Decision Date31 December 1969
Docket NumberNo. 2,CA-CR,2
Citation11 Ariz.App. 230,463 P.2d 125
PartiesThe STATE of Arizona, Appellee, v. Ronald Lee HILL, Appellant. 190.
CourtArizona Court of Appeals

Gary K. Nelson, Atty. Gen., by Carl Waag, Phoenix, for appellee.

Edgar M. Read, Tucson, for appellant.

HATHAWAY, Judge.

The defendant was tried for and convicted of obstructing justice in violation of A.R.S. § 13--541, as amended. 1 At the preliminary hearing, the defendant was also charged on two counts of simple battery. The parties stipulated that the two simple battery counts could be tried together with the preliminary hearing and that the evidence adduced at the trial of the misdemeanor charges and at the preliminary hearing would apply and be admissible in both cases. The defendant was found guilty by the Justice of the Peace on the two counts of simple battery and he was bound over on the charge of obstructing justice. The charges all arose out of the following situation:

Around 10:30 in the morning of November 2, 1967, the defendant was arrested in the living room of his home in Tucson by two City Policemen. The arrest was made without a warrant on the basis of the police officers' information furnished by another police officer, Henry Sherwood. On November 1st, Officer Sherwood was informed by an unidentified witness that he had observed three Negro men acting in a suspicious manner around a Corvette motor vehicle. Sherwood proceeded immediately to investigate and, in a matter of seconds, approximately a block to a block and a half away from where he had been informed of the suspicious activity, he spotted three Negro men. One of them appeared to have something under his coat, which was later discovered to be a Muntz stereo tape unit. While further investigation ensued, which revealed that the unit had been stolen from the Corvette, the three suspects fled.

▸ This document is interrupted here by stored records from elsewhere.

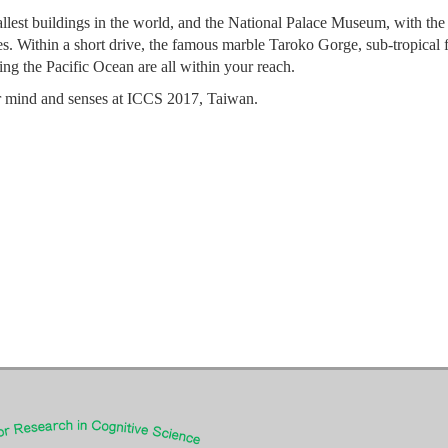
tallest buildings in the world, and the National Palace Museum, with the
es. Within a short drive, the famous marble Taroko Gorge, sub-tropical f
ng the Pacific Ocean are all within your reach.
our mind and senses at ICCS 2017, Taiwan.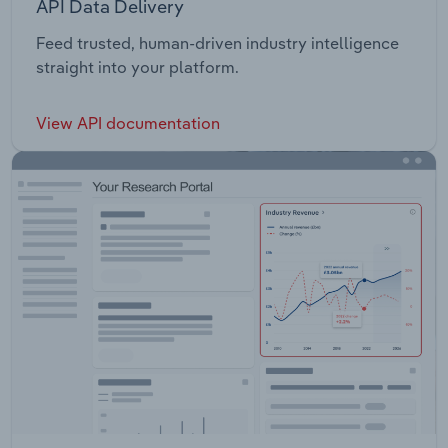
API Data Delivery
Feed trusted, human-driven industry intelligence
straight into your platform.
View API documentation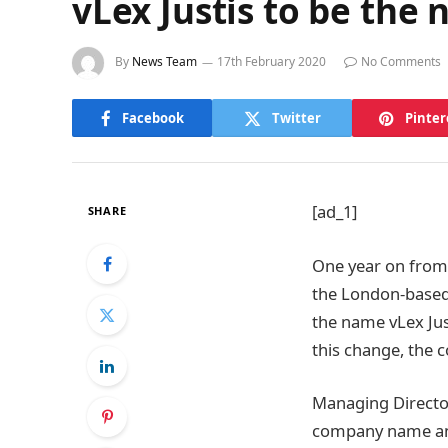
vLex Justis to be the
By
News Team
17th February 2020
No Comments
Facebook
Twitter
Pinter
[ad_1]
SHARE
One year on from 
the London-based
the name vLex Jus
this change, the 
Managing Director
company name and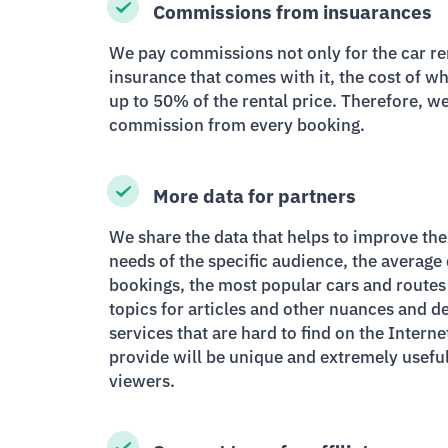
Commissions from insuarances
We pay commissions not only for the car rent
insurance that comes with it, the cost of 
up to 50% of the rental price. Therefore, w
commission from every booking.
More data for partners
We share the data that helps to improve the
needs of the specific audience, the average
bookings, the most popular cars and routes 
topics for articles and other nuances and de
services that are hard to find on the Interne
provide will be unique and extremely useful
viewers.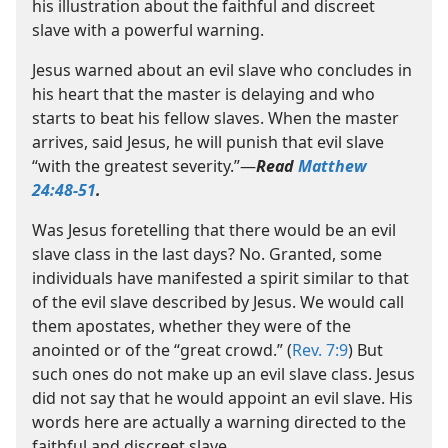
his illustration about the faithful and discreet
slave with a powerful warning.
Jesus warned about an evil slave who concludes in
his heart that the master is delaying and who
starts to beat his fellow slaves. When the master
arrives, said Jesus, he will punish that evil slave
“with the greatest severity.”​—
Read
Matthew
24:48-51
.
Was Jesus foretelling that there would be an evil
slave class in the last days? No. Granted, some
individuals have manifested a spirit similar to that
of the evil slave described by Jesus. We would call
them apostates, whether they were of the
anointed or of the “great crowd.” (
Rev. 7:9
) But
such ones do not make up an evil slave class. Jesus
did not say that he would appoint an evil slave. His
words here are actually a warning directed to the
faithful and discreet slave.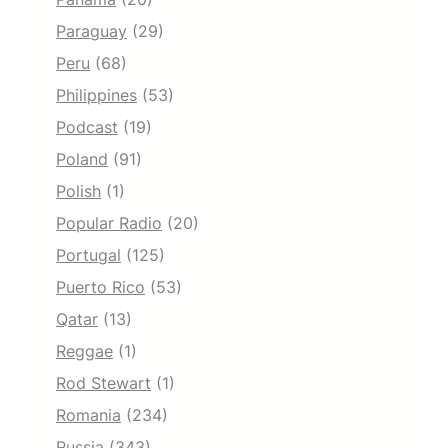
Paraguay
(29)
Peru
(68)
Philippines
(53)
Podcast
(19)
Poland
(91)
Polish
(1)
Popular Radio
(20)
Portugal
(125)
Puerto Rico
(53)
Qatar
(13)
Reggae
(1)
Rod Stewart
(1)
Romania
(234)
Russia
(343)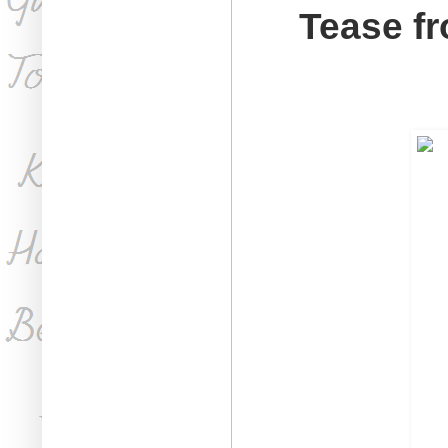
Tease fr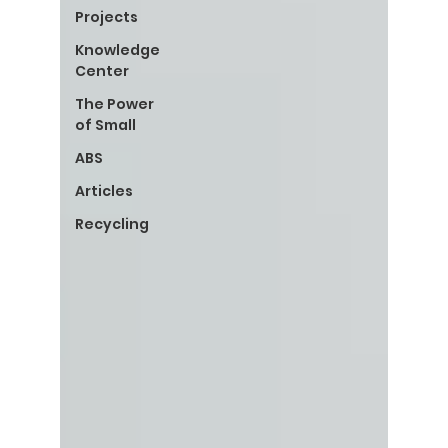
Projects
Knowledge
Center
The Power
of Small
ABS
Articles
Recycling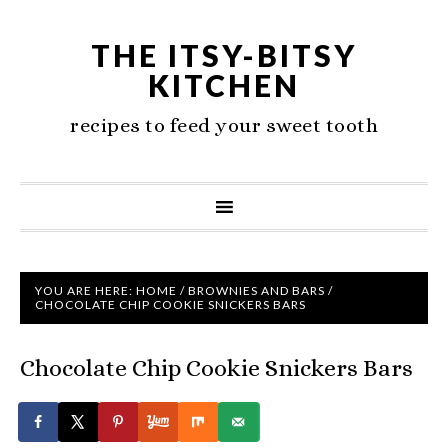
THE ITSY-BITSY
KITCHEN
recipes to feed your sweet tooth
YOU ARE HERE:
HOME
/
BROWNIES AND BARS
/
CHOCOLATE CHIP COOKIE SNICKERS BARS
Chocolate Chip Cookie Snickers Bars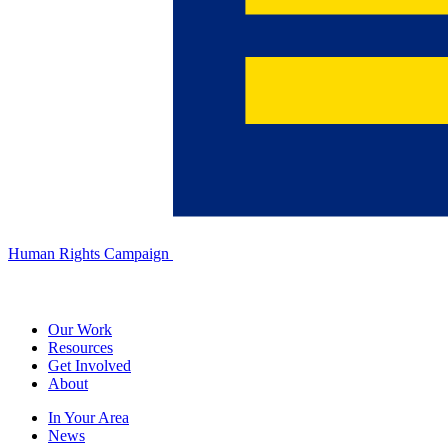
Human Rights Campaign
Our Work
Resources
Get Involved
About
In Your Area
News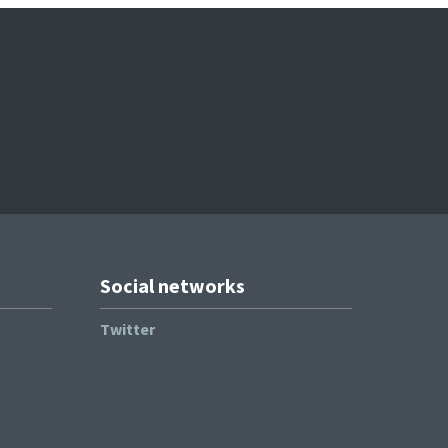
Social networks
Twitter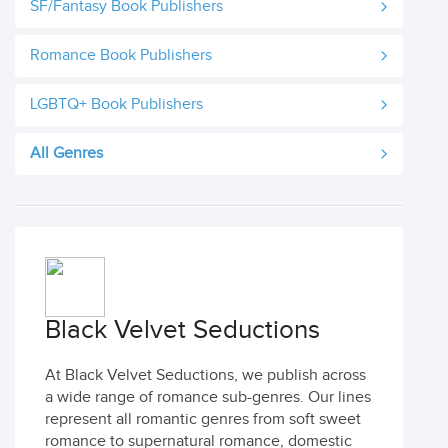
SF/Fantasy Book Publishers
Romance Book Publishers
LGBTQ+ Book Publishers
All Genres
Black Velvet Seductions
At Black Velvet Seductions, we publish across
a wide range of romance sub-genres. Our lines
represent all romantic genres from soft sweet
romance to supernatural romance, domestic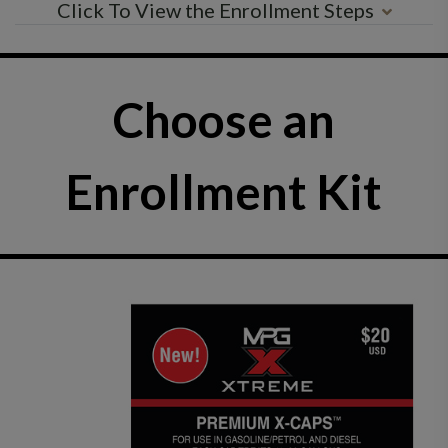
Click To View the Enrollment Steps
Choose an
Enrollment Kit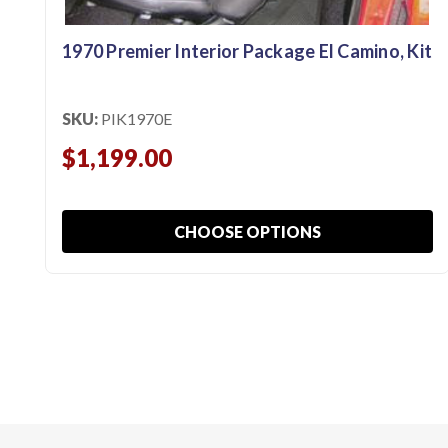
1970 Premier Interior Package El Camino, Kit
SKU:
PIK1970E
$1,199.00
CHOOSE OPTIONS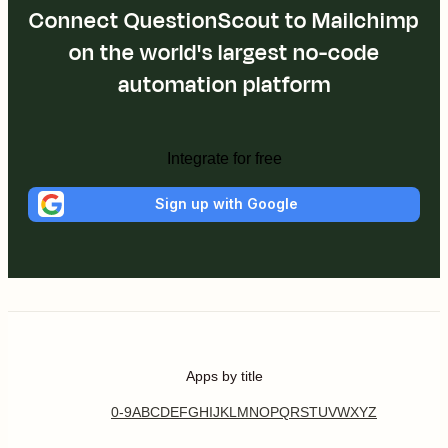
Connect QuestionScout to Mailchimp
on the world's largest no-code
automation platform
Integrate for free
Sign up with Google
Apps by title
0-9
A
B
C
D
E
F
G
H
I
J
K
L
M
N
O
P
Q
R
S
T
U
V
W
X
Y
Z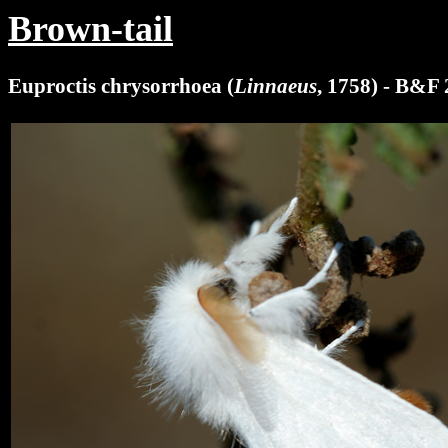
Brown-tail
Euproctis chrysorrhoea (
Linnaeus
, 1758) - B&F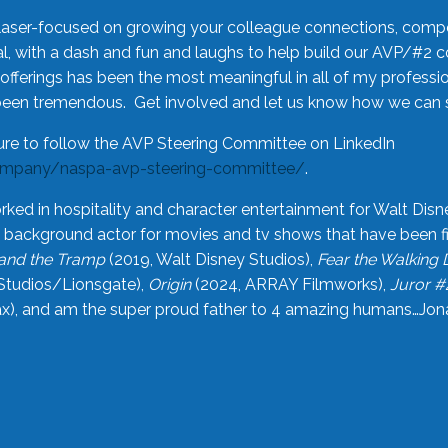
laser-focused on growing your colleague connections, comp
 with a dash and fun and laughs to help build our AVP/#2 
offerings has been the most meaningful in all of my professi
been tremendous. Get involved and let us know how we can s
ure to follow the AVP Steering Committee on LinkedIn
ompany/naspa-avp-steering-committee/
.
rked in hospitality and character entertainment for Walt Disn
n a background actor for movies and tv shows that have been 
and the Tramp
(2019, Walt Disney Studios),
Fear the Walking
Studios/Lionsgate),
Origin
(2024, ARRAY Filmworks),
Juror #
), and am the super proud father to 4 amazing humans…Jonah (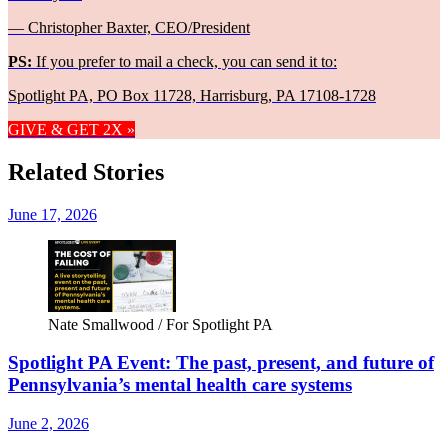
— Christopher Baxter, CEO/President
PS:
If you prefer to mail a check, you can send it to:
Spotlight PA, PO Box 11728, Harrisburg, PA 17108-1728
GIVE & GET 2X »
Related Stories
June 17, 2026
Nate Smallwood / For Spotlight PA
Spotlight PA Event: The past, present, and future of
Pennsylvania’s mental health care systems
June 2, 2026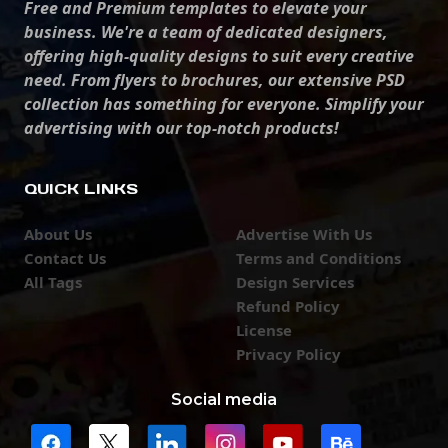
Free and Premium templates to elevate your
business. We're a team of dedicated designers,
offering high-quality designs to suit every creative
need. From flyers to brochures, our extensive PSD
collection has something for everyone. Simplify your
advertising with our top-notch products!
QUICK LINKS
About Us
Advertise With Us
Contact Us
Terms and Conditions
All Tags
Design Services
Refund Policy
License
Privacy Policy
Social media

On the following morning, November 2nd, Officer Sherwood identified the defendant to the arresting officers from photographs. The arresting officers were directed by a superior officer, 'to go get him.' Prior to placing the defendant under arrest in his residence, the arresting officers asked him if he had been stopped by a police officer the day before. The defendant denied that he had been and he was then placed under arrest for grand theft and burglary. Having been informed three times that he was under arrest and would have to go, Hill told the officers that, 'You * * * aren't taking me anywheres.' He then ran down the hallway in the house where scuffling took place. He threw a chair at the officers but there is no testimony that it hit anybody. He was finally subdued and placed in handcuffs.

At the combination preliminary hearing and trial on the two simple battery charges, Officer Muhl testified that he '* * * hit me over the left eye, breaking my glasses and knocking me to the floor.' The defendant also struck Officer Sulzbach during the scuffle. Evidence of these two batteries was not presented during the trial for obstructing justice.

On appeal, the defendant first contends that the Arizona 'double punishment' statute bars prosecution for the charge of obstructing justice when he had been previously convicted of battery, since both offenses arose out of the same transaction and the subsequent conviction constitutes double jeopardy. The Arizona 'double punishment' statute provides:

'A.R.S. § 13--1641. Different punishments for same offense; limitation and bar.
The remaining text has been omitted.